Deep Inspiration Breath Hold (DIBH) during RT for lung cancer (LC) patients is attractive, as it may reduce dose to the lungs and heart compared to free breathing RT. However, geometric instability during several breath holds may decrease the target coverage. In this study, we investigate the reproducibility of DIBH during treatment planning and delivery.

Material and Methods

Twenty-four LC patients were treated with DIBH-RT. The RPM system (Varian, CA) with an external marker (EM) placed caudally on the thoracic cage was used as a surrogate for the DIBH level. The patients were trained in performing DIBH before planning CT (pCT) and at the first three treatments. For all scans and treatments, the DIBH level measured by EM was ≤2mm. Four DIBH pCT scans were acquired: one for RT planning and three to assess the positional difference between DIBHs (inter-DIBH) and this uncertainty was included in the margin. To assess inter-DIBH uncertainty during treatment, we acquired and compared pre-treatment CBCT scans for daily setup on the tumour (CBCT1) and post-treatment CBCT scans (CBCT2) at the first three fractions and once a week afterwards.

Results

In Fig.1 left, the inter-DIBH uncertainty between the four repeated pCTs is shown for one lung cancer patients. Fig. 1 right shows the inter-DIBH uncertainty between CBCT1 and CBCT2 for one fraction for the same patients.

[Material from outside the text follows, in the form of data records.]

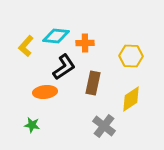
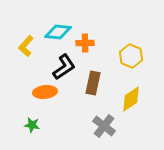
cyan diamond: moved 2 px right, 4 px up
yellow hexagon: rotated 20 degrees clockwise
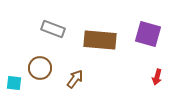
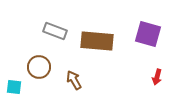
gray rectangle: moved 2 px right, 2 px down
brown rectangle: moved 3 px left, 1 px down
brown circle: moved 1 px left, 1 px up
brown arrow: moved 1 px left, 1 px down; rotated 66 degrees counterclockwise
cyan square: moved 4 px down
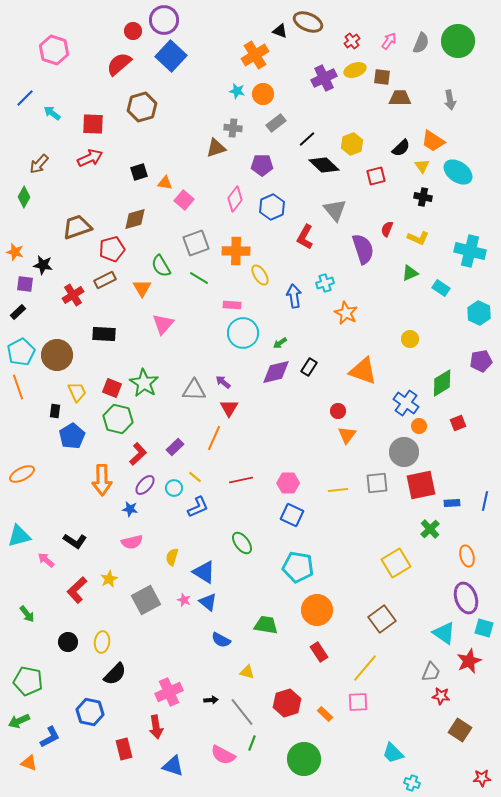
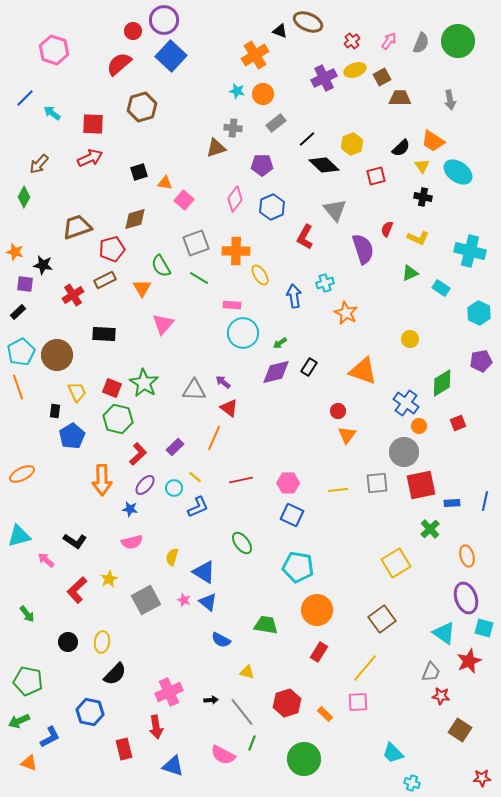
brown square at (382, 77): rotated 36 degrees counterclockwise
red triangle at (229, 408): rotated 24 degrees counterclockwise
red rectangle at (319, 652): rotated 66 degrees clockwise
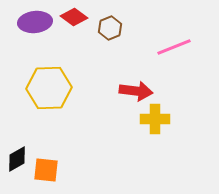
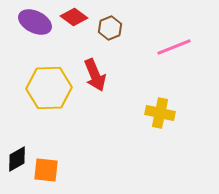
purple ellipse: rotated 32 degrees clockwise
red arrow: moved 41 px left, 16 px up; rotated 60 degrees clockwise
yellow cross: moved 5 px right, 6 px up; rotated 12 degrees clockwise
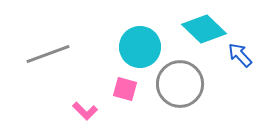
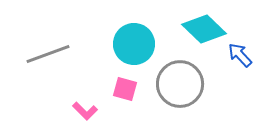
cyan circle: moved 6 px left, 3 px up
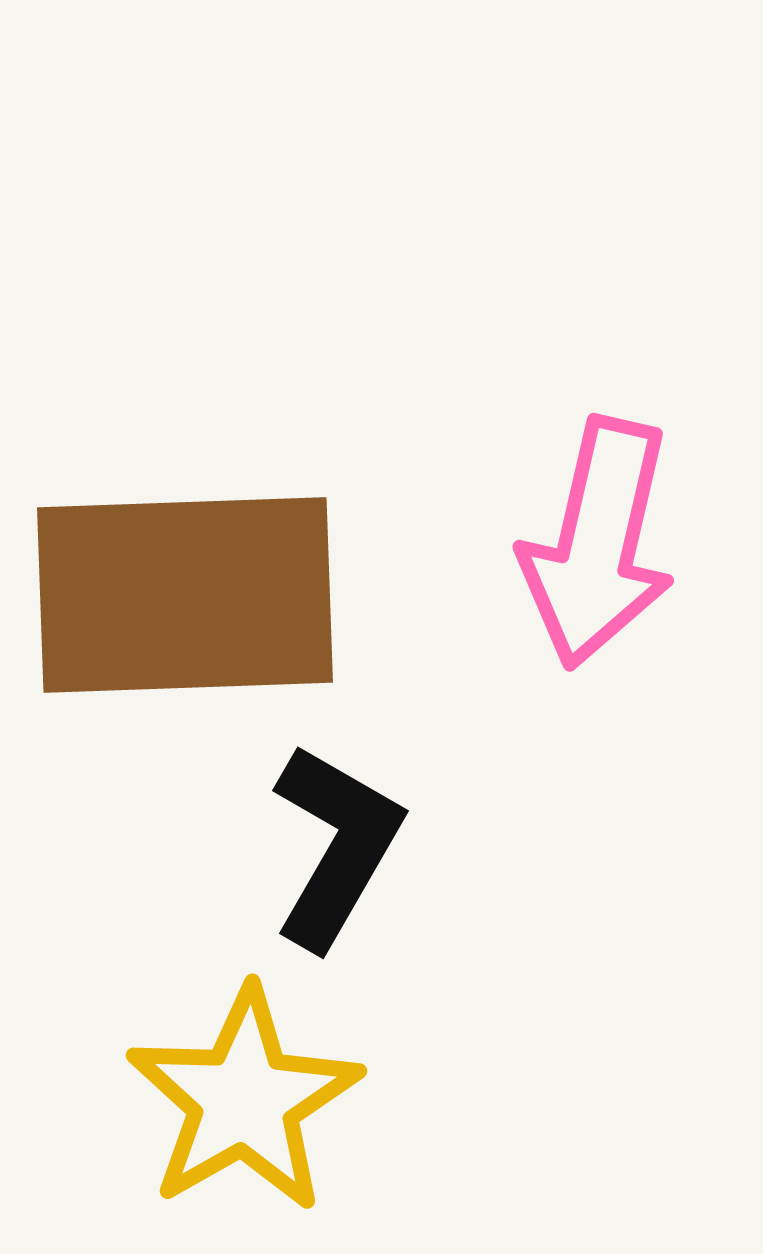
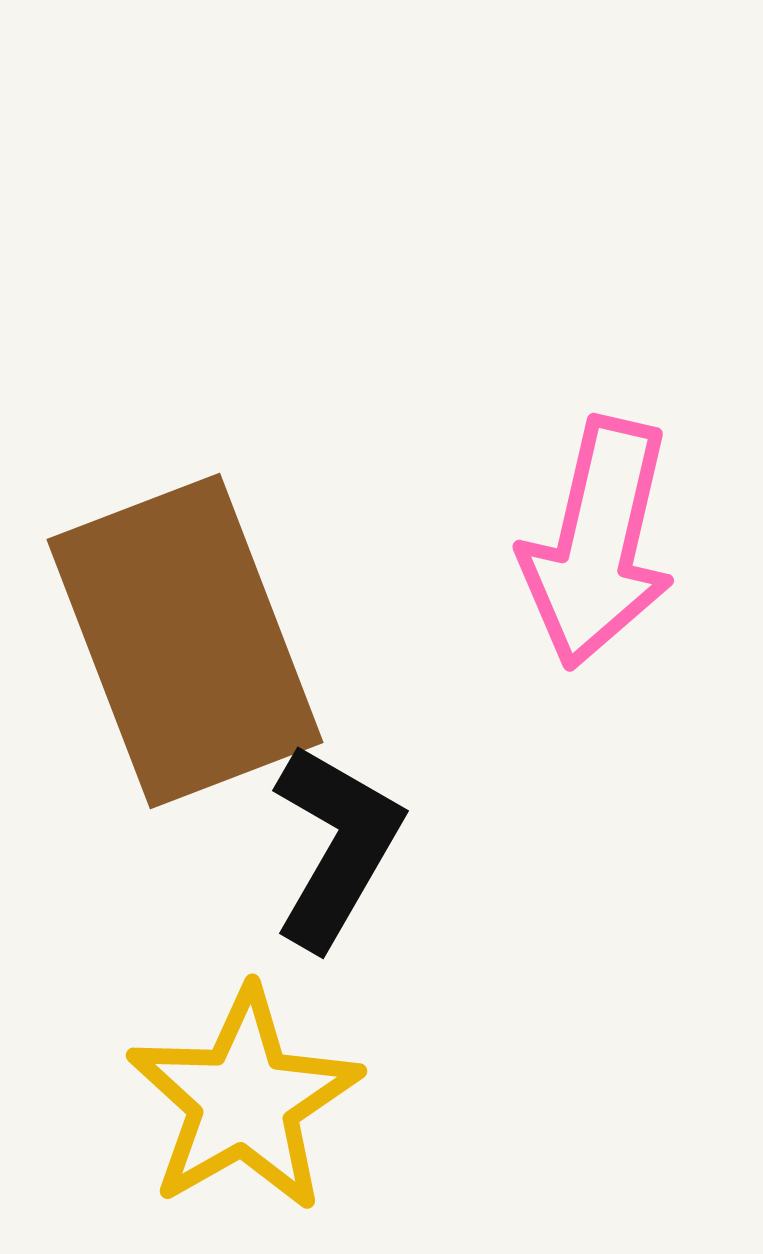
brown rectangle: moved 46 px down; rotated 71 degrees clockwise
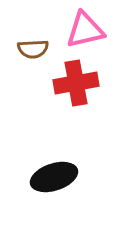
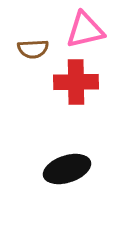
red cross: moved 1 px up; rotated 9 degrees clockwise
black ellipse: moved 13 px right, 8 px up
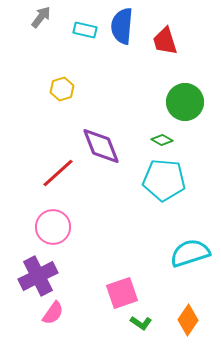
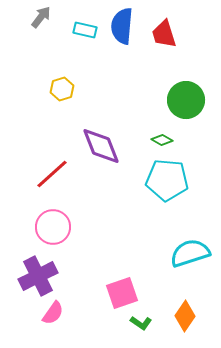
red trapezoid: moved 1 px left, 7 px up
green circle: moved 1 px right, 2 px up
red line: moved 6 px left, 1 px down
cyan pentagon: moved 3 px right
orange diamond: moved 3 px left, 4 px up
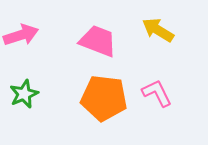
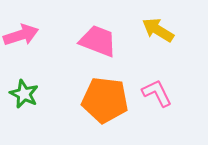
green star: rotated 24 degrees counterclockwise
orange pentagon: moved 1 px right, 2 px down
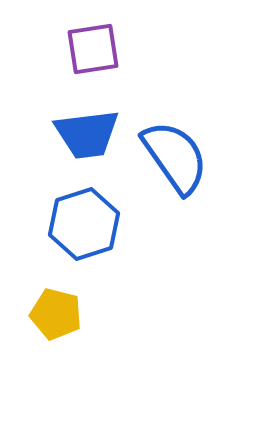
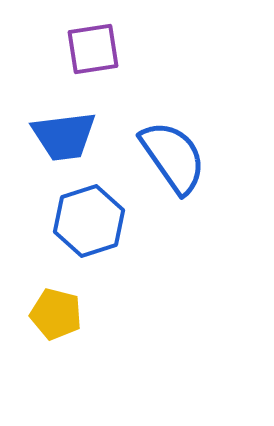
blue trapezoid: moved 23 px left, 2 px down
blue semicircle: moved 2 px left
blue hexagon: moved 5 px right, 3 px up
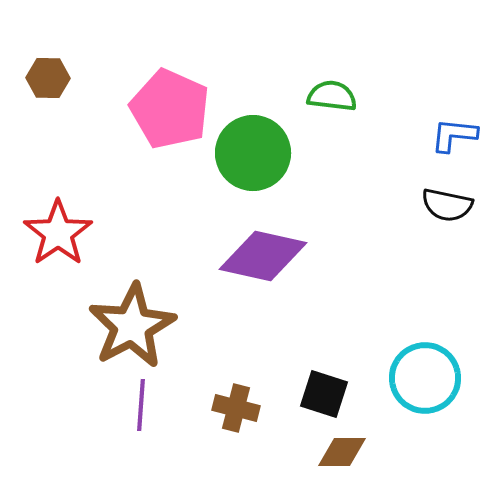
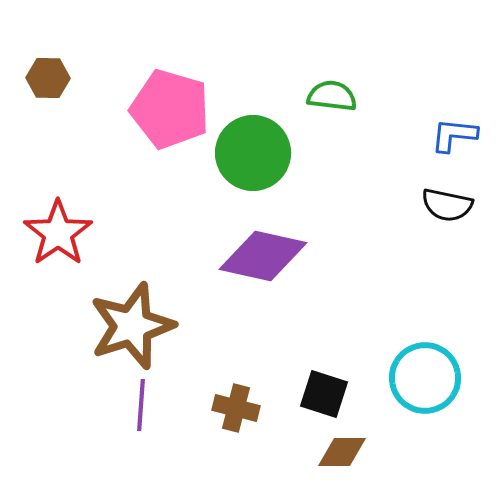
pink pentagon: rotated 8 degrees counterclockwise
brown star: rotated 10 degrees clockwise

A much larger difference is seen for CBCT scans for the selected patient. This is the case for most of the LC patients, as seen in the boxplot for the primary tumour (GTV-T) in Fig. 2. For 67%  of LC patients, larger variation was seen at CBCT in the CC direction. For all patients, the median [range] inter-DIBH motion in LR, AP and CC was 1mm [1-5], 2mm [1-8], and 3mm[0-15] at pCT and 3mm [1-11], 3mm [1-18], and 6mm [1-21] at CBCT, respectively. Our experience is that a proper introduction to DIBH is crucial for a high level of patient compliance. This includes showing the patient the impact of how the EM moves, when the breath is hold multiple times, and what happens when e.g. the EM is brought into position based on lifting the lower back instead of the thoracic wall. Also ,the difference between abdominal and thoracic DIBH should be discussed. Based on this, a checklist was developed for the radiographers in order to document how the patient performs DIBH during pCT and the RTT´s uses the checklist while training the patient before start of treatment. Likewise, it seems to be important that patients know that if the DIBH is becoming exhausting they can just breath out and take a break.


Conclusion

Inter-DIBH uncertainties vary a lot between patients. For some patients, the size of the uncertainties will undermine the advantages of DIBH. DIBH-pCTs acquired before treatment do not predict the inter-DIBH uncertainty observed during treatment. Proper training of the patient is important to ensure reproducible DIBH.